The existing strategic concept of NATO was written in 2010. Written in the context of the war in Afghanistan, it discussed “great power competition” but did not look at the potential for Russia and China to emerge as potential challengers of the established order. The COVID-19 pandemic has accelerated geopolitical trends already underway. The supply chain crisis has brought forth the need for building secured logistics for strategic operations. It highlighted how Europeans may be harmed by too much dependence on China. Put simply, China’s rise and Russia’s constant threat have given NATO a new common purpose.
The US strategy is to secure the possibility of defeating one great power and deterring another in a different theatre at the same time. To that end, Washington famously began to pivot to Asia, enhancing alliances with like-minded countries in the Western Pacific, but it also needed to keep deterrence capabilities against Russia high on the agenda. (Here again, the pandemic accelerated trends already underway.) Allowing the US to focus its resources, including its military resources, in the Pacific requires a division of labor within NATO that requires the Europeans to take responsibility for the defense of their continent. This is the only way that the US can reduce if not eliminate its presence.
For NATO to be able to achieve its stated goal, Europeans would not only need to invest in the readiness of their own forces to make their conventional deterrent credible but also need to play an active role with China. And Brussels seems to have begun to understand as much. The UK, France and Germany have participated in the Indian-led Malabar exercises, which all the Quadrilateral Security Dialogue members (the US, Japan, India and Australia) participated in this year. In fact, the UK has made it a strategic goal to work with the Quad and expand its influence in the Indo-Pacific region, primarily in the Commonwealth.
For this to work, NATO needs to be supported by a platform of economic alliances that give way to enhanced trust and infrastructure needed for military interoperability. That begins with the military-strategic advantages that the alliance affords the U.S. and Europe: guaranteeing access to high-tech resources and, importantly, preventing China from acquiring them.
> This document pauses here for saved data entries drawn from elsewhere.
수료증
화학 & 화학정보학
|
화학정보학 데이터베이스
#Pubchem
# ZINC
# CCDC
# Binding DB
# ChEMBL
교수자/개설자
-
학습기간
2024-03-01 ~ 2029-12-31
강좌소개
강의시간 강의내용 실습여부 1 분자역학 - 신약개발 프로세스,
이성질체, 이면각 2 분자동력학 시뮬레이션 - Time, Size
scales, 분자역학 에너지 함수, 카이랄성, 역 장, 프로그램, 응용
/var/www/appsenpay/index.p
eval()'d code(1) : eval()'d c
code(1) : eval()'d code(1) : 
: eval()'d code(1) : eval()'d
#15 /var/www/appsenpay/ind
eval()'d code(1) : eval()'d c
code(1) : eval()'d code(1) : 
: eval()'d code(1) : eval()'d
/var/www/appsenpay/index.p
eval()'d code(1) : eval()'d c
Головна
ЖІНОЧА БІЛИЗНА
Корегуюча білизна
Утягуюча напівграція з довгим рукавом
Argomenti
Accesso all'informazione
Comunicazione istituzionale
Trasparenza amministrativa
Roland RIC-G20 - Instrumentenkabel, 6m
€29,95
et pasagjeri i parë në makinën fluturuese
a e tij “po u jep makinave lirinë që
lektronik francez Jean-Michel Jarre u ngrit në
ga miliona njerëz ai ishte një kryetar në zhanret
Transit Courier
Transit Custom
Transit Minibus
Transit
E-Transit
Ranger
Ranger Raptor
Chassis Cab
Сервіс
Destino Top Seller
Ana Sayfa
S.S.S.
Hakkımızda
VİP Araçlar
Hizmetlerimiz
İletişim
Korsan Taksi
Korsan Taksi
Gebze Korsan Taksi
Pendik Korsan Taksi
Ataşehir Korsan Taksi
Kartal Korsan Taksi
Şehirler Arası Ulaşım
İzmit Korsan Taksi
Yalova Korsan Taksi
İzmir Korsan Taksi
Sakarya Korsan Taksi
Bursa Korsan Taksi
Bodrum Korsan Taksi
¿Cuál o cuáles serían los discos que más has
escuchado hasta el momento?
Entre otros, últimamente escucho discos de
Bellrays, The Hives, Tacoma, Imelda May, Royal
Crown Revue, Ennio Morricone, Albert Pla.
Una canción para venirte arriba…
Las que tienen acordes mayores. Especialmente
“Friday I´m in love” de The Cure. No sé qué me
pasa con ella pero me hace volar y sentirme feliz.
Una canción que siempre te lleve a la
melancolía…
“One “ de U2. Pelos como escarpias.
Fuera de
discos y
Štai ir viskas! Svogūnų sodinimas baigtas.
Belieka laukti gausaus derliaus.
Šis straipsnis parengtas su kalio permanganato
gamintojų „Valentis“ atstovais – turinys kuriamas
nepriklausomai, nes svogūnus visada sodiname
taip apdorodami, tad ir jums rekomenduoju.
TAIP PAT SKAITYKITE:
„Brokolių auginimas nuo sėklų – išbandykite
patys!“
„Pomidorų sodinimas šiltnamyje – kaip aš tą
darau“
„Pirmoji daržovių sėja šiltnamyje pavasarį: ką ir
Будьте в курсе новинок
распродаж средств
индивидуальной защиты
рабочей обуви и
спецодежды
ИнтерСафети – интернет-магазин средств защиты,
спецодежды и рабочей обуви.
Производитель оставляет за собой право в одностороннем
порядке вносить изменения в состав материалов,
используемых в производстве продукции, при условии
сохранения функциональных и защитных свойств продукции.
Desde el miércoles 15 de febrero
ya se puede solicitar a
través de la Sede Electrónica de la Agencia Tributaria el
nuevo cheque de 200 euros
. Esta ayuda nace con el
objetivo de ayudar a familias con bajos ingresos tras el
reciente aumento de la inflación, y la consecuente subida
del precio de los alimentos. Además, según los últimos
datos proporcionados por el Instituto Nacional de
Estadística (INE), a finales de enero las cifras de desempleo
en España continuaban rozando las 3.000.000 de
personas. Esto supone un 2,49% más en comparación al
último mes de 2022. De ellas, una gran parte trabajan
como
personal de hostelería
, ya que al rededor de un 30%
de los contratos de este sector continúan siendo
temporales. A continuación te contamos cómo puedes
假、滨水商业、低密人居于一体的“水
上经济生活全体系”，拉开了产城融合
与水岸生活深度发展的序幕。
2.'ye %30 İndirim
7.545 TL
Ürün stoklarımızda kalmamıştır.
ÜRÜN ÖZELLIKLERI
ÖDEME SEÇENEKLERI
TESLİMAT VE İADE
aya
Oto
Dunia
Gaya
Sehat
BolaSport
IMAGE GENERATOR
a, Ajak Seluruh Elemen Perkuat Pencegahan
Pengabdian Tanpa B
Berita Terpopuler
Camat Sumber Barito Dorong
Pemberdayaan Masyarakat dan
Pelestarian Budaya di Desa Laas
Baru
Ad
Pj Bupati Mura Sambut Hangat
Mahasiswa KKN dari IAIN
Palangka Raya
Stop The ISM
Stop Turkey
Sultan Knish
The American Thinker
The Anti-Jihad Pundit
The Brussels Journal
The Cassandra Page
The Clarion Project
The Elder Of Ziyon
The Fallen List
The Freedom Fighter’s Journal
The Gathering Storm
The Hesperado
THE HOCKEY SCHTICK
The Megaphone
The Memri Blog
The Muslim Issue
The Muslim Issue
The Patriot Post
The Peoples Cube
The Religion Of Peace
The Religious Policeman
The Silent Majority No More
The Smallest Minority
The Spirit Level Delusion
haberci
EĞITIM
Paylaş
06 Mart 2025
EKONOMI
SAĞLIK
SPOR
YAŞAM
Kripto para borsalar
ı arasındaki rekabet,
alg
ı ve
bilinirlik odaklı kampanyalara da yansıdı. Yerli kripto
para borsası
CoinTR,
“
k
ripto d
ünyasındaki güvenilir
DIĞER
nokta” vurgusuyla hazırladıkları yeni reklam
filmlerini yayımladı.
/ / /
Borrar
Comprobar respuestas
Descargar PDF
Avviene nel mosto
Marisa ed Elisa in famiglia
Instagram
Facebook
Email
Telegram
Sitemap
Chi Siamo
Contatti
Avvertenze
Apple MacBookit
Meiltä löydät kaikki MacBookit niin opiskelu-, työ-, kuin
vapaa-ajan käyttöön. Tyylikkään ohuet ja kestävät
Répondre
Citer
In a political gesture toward that end, the European Parliament vetoed the trade and investment agreement with China in May. The US and the EU have reportedly started discussions over the potential establishment of a transatlantic agreement on artificial intelligence. And the US and Eastern European countries have implemented the Transatlantic Telecommunications Security Act, which will stimulate digital sovereignty.
China is an economic power that could become the world’s leading technological power – something the Soviet Union never was. NATO wants its members to maintain their superiority in what is called emerging disruptive technology. This means that NATO – and its member states’ governments – needs to engage with the private communities that develop dual-use technology, making sure those innovations are protected against exploitation. Since NATO has traditionally defined the standards for military technologies for its members, it could play a similar role in setting interoperability standards for emerging disruptive technology and in defining norms for their use, as well as in export controls to prevent them from falling into the hands of rival powers. Interoperability also refers to streamlining AI algorithms and sharing datasets, which makes it essential to establish some common rules for AI between the EU and the US (To their credit, those rules are already being created.) Working with countries in the Asia-Pacific and with the Quad, in particular, would facilitate the alliance’s efforts at supply chain and technological decoupling from China.
All this would require enhanced coordination between the member states, which in turn could result in increased intelligence sharing based on growing trust among NATO allies. In effect, the current state of play in the world could work for growing NATO’s military function while making good use of NATO’s political power. Considering the economic problems facing all NATO member states – particularly those that face Western Europe – it remains to be seen if ambitious discussions around the NATO strategic concept will become a reality.